======== Records provided

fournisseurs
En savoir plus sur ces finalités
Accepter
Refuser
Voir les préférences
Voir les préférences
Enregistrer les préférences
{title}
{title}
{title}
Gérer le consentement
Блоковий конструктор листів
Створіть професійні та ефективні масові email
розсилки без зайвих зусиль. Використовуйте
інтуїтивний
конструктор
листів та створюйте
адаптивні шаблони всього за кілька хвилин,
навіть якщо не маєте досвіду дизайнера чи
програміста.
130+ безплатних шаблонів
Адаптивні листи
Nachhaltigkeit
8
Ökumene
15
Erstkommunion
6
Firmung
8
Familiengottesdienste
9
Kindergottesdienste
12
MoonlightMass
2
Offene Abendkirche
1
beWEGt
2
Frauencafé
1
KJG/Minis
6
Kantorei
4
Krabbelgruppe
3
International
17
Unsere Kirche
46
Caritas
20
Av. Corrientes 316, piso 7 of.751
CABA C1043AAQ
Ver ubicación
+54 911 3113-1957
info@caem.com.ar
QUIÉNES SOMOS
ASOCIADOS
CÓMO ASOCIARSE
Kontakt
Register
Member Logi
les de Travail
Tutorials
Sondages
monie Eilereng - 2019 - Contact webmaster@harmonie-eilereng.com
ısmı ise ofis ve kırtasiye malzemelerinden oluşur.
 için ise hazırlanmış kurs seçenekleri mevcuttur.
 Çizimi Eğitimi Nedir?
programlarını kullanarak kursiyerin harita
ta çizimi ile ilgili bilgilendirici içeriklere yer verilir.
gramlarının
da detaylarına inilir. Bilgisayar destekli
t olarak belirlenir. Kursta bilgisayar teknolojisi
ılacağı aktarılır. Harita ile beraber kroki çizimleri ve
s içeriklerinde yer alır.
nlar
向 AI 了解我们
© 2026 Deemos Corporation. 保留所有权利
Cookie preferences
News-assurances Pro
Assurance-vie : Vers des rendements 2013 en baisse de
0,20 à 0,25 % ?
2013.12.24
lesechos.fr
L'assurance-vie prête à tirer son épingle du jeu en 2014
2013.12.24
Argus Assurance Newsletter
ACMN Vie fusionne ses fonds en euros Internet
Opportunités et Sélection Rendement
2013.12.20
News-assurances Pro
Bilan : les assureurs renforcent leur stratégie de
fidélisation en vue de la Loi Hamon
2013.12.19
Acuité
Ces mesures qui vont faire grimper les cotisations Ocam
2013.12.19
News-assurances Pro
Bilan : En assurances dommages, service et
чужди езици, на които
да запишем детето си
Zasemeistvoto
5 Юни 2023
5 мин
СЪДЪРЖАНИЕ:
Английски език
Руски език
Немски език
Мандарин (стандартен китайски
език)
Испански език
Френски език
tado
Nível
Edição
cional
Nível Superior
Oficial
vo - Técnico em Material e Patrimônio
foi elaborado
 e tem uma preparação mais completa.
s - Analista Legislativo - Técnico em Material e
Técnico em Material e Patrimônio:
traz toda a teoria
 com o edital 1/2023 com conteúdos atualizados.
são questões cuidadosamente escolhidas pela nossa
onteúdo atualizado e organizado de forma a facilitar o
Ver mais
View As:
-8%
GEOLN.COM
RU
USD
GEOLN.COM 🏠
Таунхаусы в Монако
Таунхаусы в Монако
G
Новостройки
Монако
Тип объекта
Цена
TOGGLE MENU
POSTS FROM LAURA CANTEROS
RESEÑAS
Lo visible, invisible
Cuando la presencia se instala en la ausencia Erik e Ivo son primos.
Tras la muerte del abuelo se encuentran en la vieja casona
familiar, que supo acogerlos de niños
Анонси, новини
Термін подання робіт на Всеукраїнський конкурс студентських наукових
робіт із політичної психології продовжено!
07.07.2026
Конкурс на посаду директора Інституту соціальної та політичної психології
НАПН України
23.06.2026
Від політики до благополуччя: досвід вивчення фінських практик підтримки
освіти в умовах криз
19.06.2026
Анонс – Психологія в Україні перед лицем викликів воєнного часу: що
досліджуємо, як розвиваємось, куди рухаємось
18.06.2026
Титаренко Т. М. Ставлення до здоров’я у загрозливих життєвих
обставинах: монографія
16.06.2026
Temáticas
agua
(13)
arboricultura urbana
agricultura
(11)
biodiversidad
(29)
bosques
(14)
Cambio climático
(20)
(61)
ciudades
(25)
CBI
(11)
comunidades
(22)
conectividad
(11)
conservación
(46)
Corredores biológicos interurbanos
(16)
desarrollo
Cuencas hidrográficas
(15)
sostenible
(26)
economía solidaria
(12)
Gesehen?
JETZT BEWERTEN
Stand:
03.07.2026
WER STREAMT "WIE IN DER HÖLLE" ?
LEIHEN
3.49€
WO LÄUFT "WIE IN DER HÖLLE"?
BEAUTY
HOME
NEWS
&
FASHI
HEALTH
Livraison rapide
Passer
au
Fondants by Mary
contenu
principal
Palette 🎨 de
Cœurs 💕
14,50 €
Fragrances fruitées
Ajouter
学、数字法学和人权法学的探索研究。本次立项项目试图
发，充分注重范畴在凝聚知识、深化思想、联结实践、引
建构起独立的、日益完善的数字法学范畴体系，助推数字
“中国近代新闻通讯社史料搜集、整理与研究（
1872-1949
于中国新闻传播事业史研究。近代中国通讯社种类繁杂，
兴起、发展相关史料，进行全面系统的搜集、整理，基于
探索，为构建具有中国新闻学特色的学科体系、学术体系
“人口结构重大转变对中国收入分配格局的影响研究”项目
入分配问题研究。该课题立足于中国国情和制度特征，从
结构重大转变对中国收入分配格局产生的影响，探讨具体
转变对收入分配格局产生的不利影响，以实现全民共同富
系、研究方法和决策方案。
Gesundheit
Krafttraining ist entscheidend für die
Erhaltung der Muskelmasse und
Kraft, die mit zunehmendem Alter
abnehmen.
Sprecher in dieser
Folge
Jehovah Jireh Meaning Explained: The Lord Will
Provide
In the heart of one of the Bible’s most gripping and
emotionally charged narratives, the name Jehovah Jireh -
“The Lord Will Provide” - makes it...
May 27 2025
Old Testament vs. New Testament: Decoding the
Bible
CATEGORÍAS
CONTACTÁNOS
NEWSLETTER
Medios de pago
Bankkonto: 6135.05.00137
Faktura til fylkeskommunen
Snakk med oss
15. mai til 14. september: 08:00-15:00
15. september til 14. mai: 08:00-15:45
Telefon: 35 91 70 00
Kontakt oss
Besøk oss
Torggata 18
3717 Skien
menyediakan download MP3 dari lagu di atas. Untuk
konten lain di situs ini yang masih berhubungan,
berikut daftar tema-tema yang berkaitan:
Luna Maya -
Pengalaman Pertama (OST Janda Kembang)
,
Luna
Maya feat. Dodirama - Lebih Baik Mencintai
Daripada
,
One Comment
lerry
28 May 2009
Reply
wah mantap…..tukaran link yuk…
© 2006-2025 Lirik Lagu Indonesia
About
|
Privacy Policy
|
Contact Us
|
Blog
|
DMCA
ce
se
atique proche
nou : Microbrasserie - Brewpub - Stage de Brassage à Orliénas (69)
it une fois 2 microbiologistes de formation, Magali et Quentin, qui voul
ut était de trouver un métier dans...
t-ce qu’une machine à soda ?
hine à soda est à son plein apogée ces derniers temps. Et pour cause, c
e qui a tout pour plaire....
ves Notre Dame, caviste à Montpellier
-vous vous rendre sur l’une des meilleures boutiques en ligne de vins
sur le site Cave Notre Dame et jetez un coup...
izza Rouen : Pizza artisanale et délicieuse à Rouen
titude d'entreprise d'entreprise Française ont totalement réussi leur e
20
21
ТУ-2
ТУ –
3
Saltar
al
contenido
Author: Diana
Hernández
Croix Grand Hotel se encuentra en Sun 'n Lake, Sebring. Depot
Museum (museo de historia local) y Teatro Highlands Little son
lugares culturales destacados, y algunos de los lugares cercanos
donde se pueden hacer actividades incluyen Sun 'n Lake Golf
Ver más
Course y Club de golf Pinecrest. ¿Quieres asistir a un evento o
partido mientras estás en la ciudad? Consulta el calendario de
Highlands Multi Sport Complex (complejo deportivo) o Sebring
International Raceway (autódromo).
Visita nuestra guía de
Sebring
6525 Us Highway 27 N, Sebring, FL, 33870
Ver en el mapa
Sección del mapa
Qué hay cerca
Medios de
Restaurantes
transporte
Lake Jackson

================

→ Your objective:
Output should match, line for line, the stretch of the material above from the line holding "info@caem.com.ar" through the line holding "Tras la muerte".

→ Your solution:
info@caem.com.ar
QUIÉNES SOMOS
ASOCIADOS
CÓMO ASOCIARSE
Kontakt
Register
Member Logi
les de Travail
Tutorials
Sondages
monie Eilereng - 2019 - Contact webmaster@harmonie-eilereng.com
ısmı ise ofis ve kırtasiye malzemelerinden oluşur.
 için ise hazırlanmış kurs seçenekleri mevcuttur.
 Çizimi Eğitimi Nedir?
programlarını kullanarak kursiyerin harita
ta çizimi ile ilgili bilgilendirici içeriklere yer verilir.
gramlarının
da detaylarına inilir. Bilgisayar destekli
t olarak belirlenir. Kursta bilgisayar teknolojisi
ılacağı aktarılır. Harita ile beraber kroki çizimleri ve
s içeriklerinde yer alır.
nlar
向 AI 了解我们
© 2026 Deemos Corporation. 保留所有权利
Cookie preferences
News-assurances Pro
Assurance-vie : Vers des rendements 2013 en baisse de
0,20 à 0,25 % ?
2013.12.24
lesechos.fr
L'assurance-vie prête à tirer son épingle du jeu en 2014
2013.12.24
Argus Assurance Newsletter
ACMN Vie fusionne ses fonds en euros Internet
Opportunités et Sélection Rendement
2013.12.20
News-assurances Pro
Bilan : les assureurs renforcent leur stratégie de
fidélisation en vue de la Loi Hamon
2013.12.19
Acuité
Ces mesures qui vont faire grimper les cotisations Ocam
2013.12.19
News-assurances Pro
Bilan : En assurances dommages, service et
чужди езици, на които
да запишем детето си
Zasemeistvoto
5 Юни 2023
5 мин
СЪДЪРЖАНИЕ:
Английски език
Руски език
Немски език
Мандарин (стандартен китайски
език)
Испански език
Френски език
tado
Nível
Edição
cional
Nível Superior
Oficial
vo - Técnico em Material e Patrimônio
foi elaborado
 e tem uma preparação mais completa.
s - Analista Legislativo - Técnico em Material e
Técnico em Material e Patrimônio:
traz toda a teoria
 com o edital 1/2023 com conteúdos atualizados.
são questões cuidadosamente escolhidas pela nossa
onteúdo atualizado e organizado de forma a facilitar o
Ver mais
View As:
-8%
GEOLN.COM
RU
USD
GEOLN.COM 🏠
Таунхаусы в Монако
Таунхаусы в Монако
G
Новостройки
Монако
Тип объекта
Цена
TOGGLE MENU
POSTS FROM LAURA CANTEROS
RESEÑAS
Lo visible, invisible
Cuando la presencia se instala en la ausencia Erik e Ivo son primos.
Tras la muerte del abuelo se encuentran en la vieja casona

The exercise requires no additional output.